Update : Dear readers, your interest in this article and its resultant enormous reach seems to have made Maruti take cognizance of the situation. The company has contacted us acknowledging that they need to take care of this iconic car. We received an assurance that they’re communicating with the current owners of this car as we speak. Things seem to be working out, and hopefully, India’s first Maruti 800 will be brought back to shape soon.
If you’re wandering around the Green park area in Delhi, and chance across a white, first generation Maruti 800 (DIA 6479) lying in shambles – that’s national heritage sitting in tatters right there. It’s a bit of a shame, because not only it used to be a fine automobile when it was healthier, it also happens to be India’s first ever Maruti 800. Historical ramifications are acute – after this very car rolled off the production lines in December 14, 1983, a whopping 2.7 million units followed, spawning three generations, until it was officially discontinued in January 2014. Apart from being one of the best sellers of the world, India literally drove with the Maruti 800.
Harpal Singh and wife Gulshanbeer Kaur with their Maruti 800.
Keys to this very car were handed over to the legacy’s first customer – Indian Airlines Employee Harpal Singh and his wife Gulshanbeer Kaur by Indira Gandhi on the aforementioned date. Not only was it the birth anniversary of the former Prime Minister’s son Sanjay Gandhi, but it also marked the fulfillment of his dream: the “people’s car” for India.
A proud Harpal Singh receiving the car’s keys from former Indian Prime Minister Indira Gandhi.

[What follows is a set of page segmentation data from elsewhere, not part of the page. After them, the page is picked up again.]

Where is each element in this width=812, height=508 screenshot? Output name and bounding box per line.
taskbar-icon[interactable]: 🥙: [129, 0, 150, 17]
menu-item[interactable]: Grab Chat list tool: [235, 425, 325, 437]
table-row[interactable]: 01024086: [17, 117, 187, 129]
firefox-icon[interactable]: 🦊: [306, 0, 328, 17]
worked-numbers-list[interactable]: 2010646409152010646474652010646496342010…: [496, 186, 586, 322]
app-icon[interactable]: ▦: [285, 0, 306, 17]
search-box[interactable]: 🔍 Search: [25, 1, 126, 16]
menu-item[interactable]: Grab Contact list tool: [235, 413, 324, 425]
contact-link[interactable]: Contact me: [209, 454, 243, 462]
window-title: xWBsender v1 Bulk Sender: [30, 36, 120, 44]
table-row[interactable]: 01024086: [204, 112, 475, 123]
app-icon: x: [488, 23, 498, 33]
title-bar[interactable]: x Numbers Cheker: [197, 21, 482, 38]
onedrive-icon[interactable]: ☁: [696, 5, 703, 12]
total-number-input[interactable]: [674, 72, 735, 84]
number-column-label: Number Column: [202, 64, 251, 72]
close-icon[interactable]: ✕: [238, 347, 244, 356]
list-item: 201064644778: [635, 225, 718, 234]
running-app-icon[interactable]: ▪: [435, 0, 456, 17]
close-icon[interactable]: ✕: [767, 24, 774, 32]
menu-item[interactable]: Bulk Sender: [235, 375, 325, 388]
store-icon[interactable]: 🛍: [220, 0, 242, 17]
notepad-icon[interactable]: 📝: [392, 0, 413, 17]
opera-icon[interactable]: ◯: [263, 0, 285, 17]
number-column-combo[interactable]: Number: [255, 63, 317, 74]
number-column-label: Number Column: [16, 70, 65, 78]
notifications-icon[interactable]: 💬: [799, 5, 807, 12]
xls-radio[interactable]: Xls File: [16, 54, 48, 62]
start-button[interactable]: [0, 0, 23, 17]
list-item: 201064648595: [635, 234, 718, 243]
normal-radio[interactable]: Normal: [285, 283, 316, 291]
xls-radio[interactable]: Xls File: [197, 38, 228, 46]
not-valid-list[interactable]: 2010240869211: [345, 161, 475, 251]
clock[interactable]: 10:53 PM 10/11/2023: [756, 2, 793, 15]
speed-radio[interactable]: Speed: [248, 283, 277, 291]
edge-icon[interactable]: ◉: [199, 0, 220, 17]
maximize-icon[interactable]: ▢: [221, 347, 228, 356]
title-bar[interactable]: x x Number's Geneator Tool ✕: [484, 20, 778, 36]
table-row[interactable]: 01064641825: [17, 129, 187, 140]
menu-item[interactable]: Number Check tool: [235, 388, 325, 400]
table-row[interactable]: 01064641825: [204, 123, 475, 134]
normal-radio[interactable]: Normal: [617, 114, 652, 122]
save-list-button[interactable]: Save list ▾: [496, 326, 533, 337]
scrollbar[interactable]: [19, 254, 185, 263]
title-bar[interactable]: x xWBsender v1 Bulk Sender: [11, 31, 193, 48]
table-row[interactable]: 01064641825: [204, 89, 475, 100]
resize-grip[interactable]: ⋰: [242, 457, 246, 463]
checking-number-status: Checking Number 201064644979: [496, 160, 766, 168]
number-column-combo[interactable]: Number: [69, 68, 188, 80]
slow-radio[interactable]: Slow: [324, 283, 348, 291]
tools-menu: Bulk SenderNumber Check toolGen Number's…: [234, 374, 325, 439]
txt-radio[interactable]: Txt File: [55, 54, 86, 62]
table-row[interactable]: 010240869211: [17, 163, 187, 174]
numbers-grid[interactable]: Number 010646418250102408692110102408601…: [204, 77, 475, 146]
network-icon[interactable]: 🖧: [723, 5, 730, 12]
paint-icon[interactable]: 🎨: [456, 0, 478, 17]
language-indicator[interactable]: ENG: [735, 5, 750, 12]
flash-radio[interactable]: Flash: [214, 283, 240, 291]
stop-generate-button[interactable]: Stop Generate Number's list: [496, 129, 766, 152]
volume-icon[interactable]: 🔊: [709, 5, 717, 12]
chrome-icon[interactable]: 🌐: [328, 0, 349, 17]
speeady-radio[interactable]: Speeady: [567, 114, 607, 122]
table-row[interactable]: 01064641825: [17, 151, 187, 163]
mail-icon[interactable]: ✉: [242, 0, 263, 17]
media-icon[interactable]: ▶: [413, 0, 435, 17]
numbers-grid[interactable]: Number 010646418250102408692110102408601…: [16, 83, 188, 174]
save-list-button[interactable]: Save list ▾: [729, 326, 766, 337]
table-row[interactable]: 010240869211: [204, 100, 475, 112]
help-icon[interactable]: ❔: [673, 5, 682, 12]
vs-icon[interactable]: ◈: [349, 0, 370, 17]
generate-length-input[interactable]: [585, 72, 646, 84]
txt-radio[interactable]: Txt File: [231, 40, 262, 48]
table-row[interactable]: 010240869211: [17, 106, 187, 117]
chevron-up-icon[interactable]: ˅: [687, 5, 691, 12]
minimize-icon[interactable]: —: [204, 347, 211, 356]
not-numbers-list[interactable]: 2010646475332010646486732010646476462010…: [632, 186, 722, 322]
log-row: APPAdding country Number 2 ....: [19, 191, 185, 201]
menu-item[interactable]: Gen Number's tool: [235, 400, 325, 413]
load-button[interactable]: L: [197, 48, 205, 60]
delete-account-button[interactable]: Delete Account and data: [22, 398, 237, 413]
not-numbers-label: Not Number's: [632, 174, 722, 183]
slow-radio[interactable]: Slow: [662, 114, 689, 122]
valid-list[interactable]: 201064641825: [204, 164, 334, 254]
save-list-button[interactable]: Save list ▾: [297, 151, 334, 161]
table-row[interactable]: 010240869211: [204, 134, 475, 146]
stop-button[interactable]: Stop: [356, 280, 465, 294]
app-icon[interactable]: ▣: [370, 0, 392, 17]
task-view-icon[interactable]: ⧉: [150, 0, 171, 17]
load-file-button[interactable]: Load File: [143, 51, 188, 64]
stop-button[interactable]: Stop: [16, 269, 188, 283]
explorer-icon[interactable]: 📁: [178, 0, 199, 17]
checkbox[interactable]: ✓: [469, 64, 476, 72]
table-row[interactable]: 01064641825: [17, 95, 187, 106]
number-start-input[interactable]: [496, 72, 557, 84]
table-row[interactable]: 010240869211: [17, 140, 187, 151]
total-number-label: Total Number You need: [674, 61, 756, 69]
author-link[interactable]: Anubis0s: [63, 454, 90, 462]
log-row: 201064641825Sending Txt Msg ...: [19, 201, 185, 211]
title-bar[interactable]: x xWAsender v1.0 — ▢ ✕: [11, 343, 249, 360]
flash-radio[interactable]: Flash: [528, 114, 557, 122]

The very next day after taking delivery, Harpal planned the first trip in his car to Meerut along his wife, elder daughter Govinder Pal Kaur, her husband Tejinder Ahluwalia and younger daughter Sunita Walia. Ahluwalia, 65, recalls about halting at two places on the way and how the car was the cynosure of all eyes, with huge crowd pulling abilities. Back then it was the Indian dream, with many people applying to buy one, but it was being given only to few through lucky draws.
Harpal Singh’s family: (From left to right) Govinder Pal Kaur, Tejinder Ahluwalia, Amardeep Walia, Sunita Walia.
“People were ready to pay more than Rs 1 lakh (its actual cost was Rs 47,500 then) to my father-in-law to buy it, but he never even contemplated such a move,” says younger son-in-law of Harpal Singh, Amardeep Walia, 55. Yes, Mr. Singh was very stern about his prized possession, so much so that he owned it till the very last day he lived. Singh passed away in 2010, and his wife two years later, leaving the car to gather rust and dirt. His two daughters currently live in South Delhi, and their husbands are unable to take care of the car. Also emission norms have rendered it undrivable in and around Delhi, while letters to Maruti to restore it were all unanswered.
The old man himself, with his beloved DIA 6479 in the backdrop.
The car is technically a SS80, a name the first generation models produced from 1983 – 85 are referred to as. This one is particular, looks like a standard variant, while the range topping Deluxe came with goodies like a digital clock, Stanley leather seats ,clarion HI FI stereo with two speakers, HVAC,tinted glass,three point seatbelts,velvet floor mats and carpets. Is there anybody out there who’d restore this piece of national heritage back to its glory days? We reckon it’ll become somewhat more valuable in the years to come – a true museum piece.